Research from carbon analytics firm, RepuTex, indicates that growth of wind capacity in the Australian National Electricity Market (NEM) is expected to outstrip growth in electricity demand by more than 2.5 times over the next seven years, as the Australian market seeks to meet its Renewable Energy Target (RET) in the face of weak electricity demand and a rising gas price.
According to RepuTex’s Quarter 1 Power and Renewable Update, the considerable growth of wind generation, driven by higher forecast Renewable Energy Credit (REC) prices, is likely to result in the gradual drop-off of natural gas and brown coal output as the economics begin to favour renewable energy in Australia – sooner rather than later.
According to RepuTex’s associate research director Bret Harper, Australia will see re-investment in stalled wind projects as early as 2015, as REC prices begin to rebound.
‘The oversupply of RECs will continue to suppress the REC price through 2014; however, new renewable capacity will likely be required as early as 2015 as power companies begin to run out of RECs created in the small-scale technologies portion of the RET,’ said Mr Harper.
‘Over 11,000 MW of capacity will be required over the next seven years to fill the gap to the RET, which equates to more than 2.5 times forecast market demand. If we see that amount of RECs come online, we would expect carbon intensity to drop by around 10 per cent through to 2020, and the economics of the market will significantly change to favour low-carbon fuels.’
According to the report, growth in wind output is likely to keep wholesale electricity prices low, which is bad news for marginal coal operators.
‘Even as demand grows through to 2020, newly built wind capacity will operate at low cost, ensuring that competition for generation will remain fierce in the foreseeable future.
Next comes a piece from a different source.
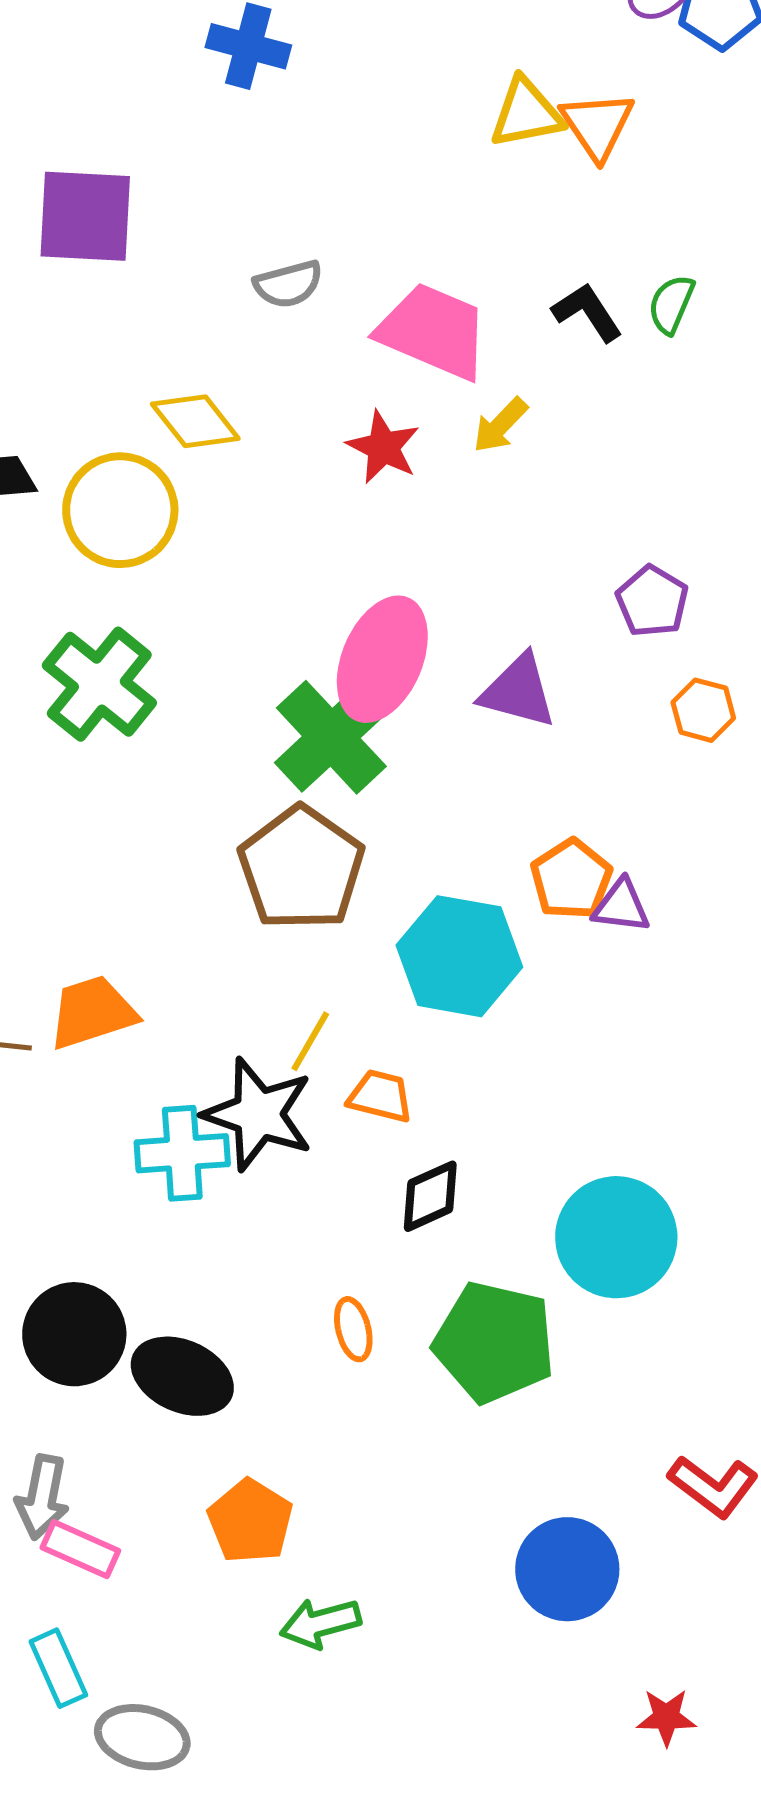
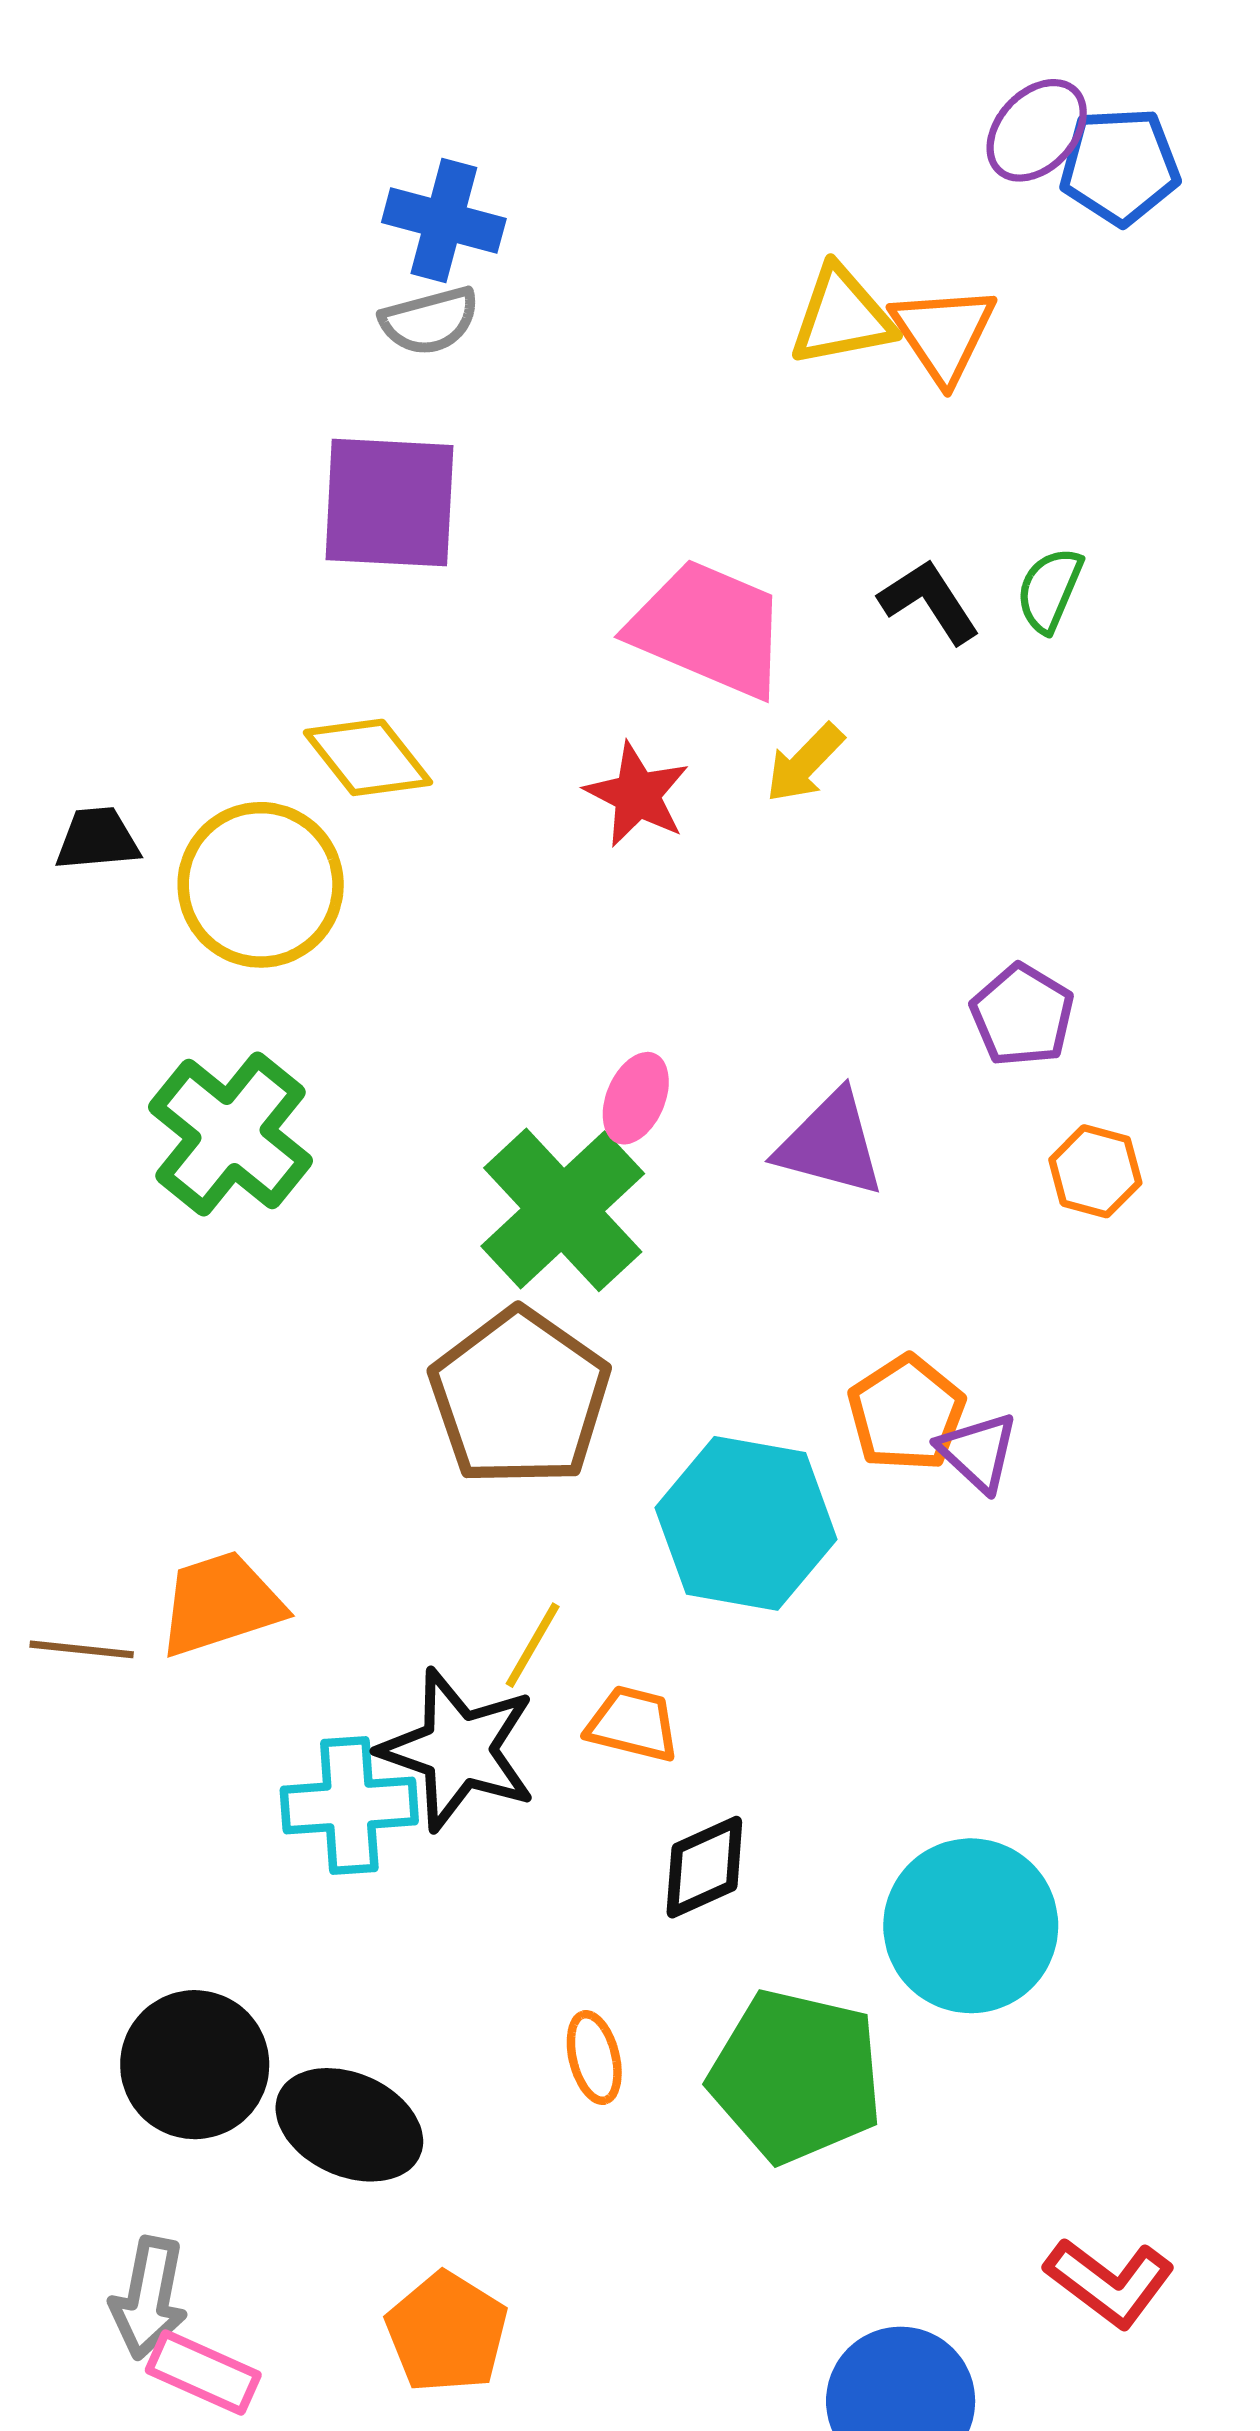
purple square: (85, 216) -> (389, 503), moved
gray semicircle: (288, 284) -> (430, 321), moved
pink ellipse: (382, 659) -> (636, 1098), size x0.5
purple triangle: (621, 906) -> (978, 1452), turned 36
We anticipate wholesale prices will remain low, which is likely to keep many of the marginal coal generators, such as those who have been forced to reduce generation this quarter, out of the market’, said Mr Harper.
With brown coal forecast to decline throughout the decade, the future of natural gas in Australia is also called into question by the report.
‘As REC prices increase between 2015 and 2020, making wind more competitive to build, we anticipate over 80 per cent of new capacity will come from wind sources.
‘Natural gas output is forecast to decline as it struggles to compete with cheaper black-coal alternatives in the short term, and from there it is unlikely to get any support from a softening carbon price beyond FY2016. But from around that time, east coast LNG projects come online, bringing domestic gas prices up to international levels’
‘Conversely, prospects continue to look positive for renewables even if the carbon price does not reach the heights of Treasury predictions during this period,’ said Mr Harper.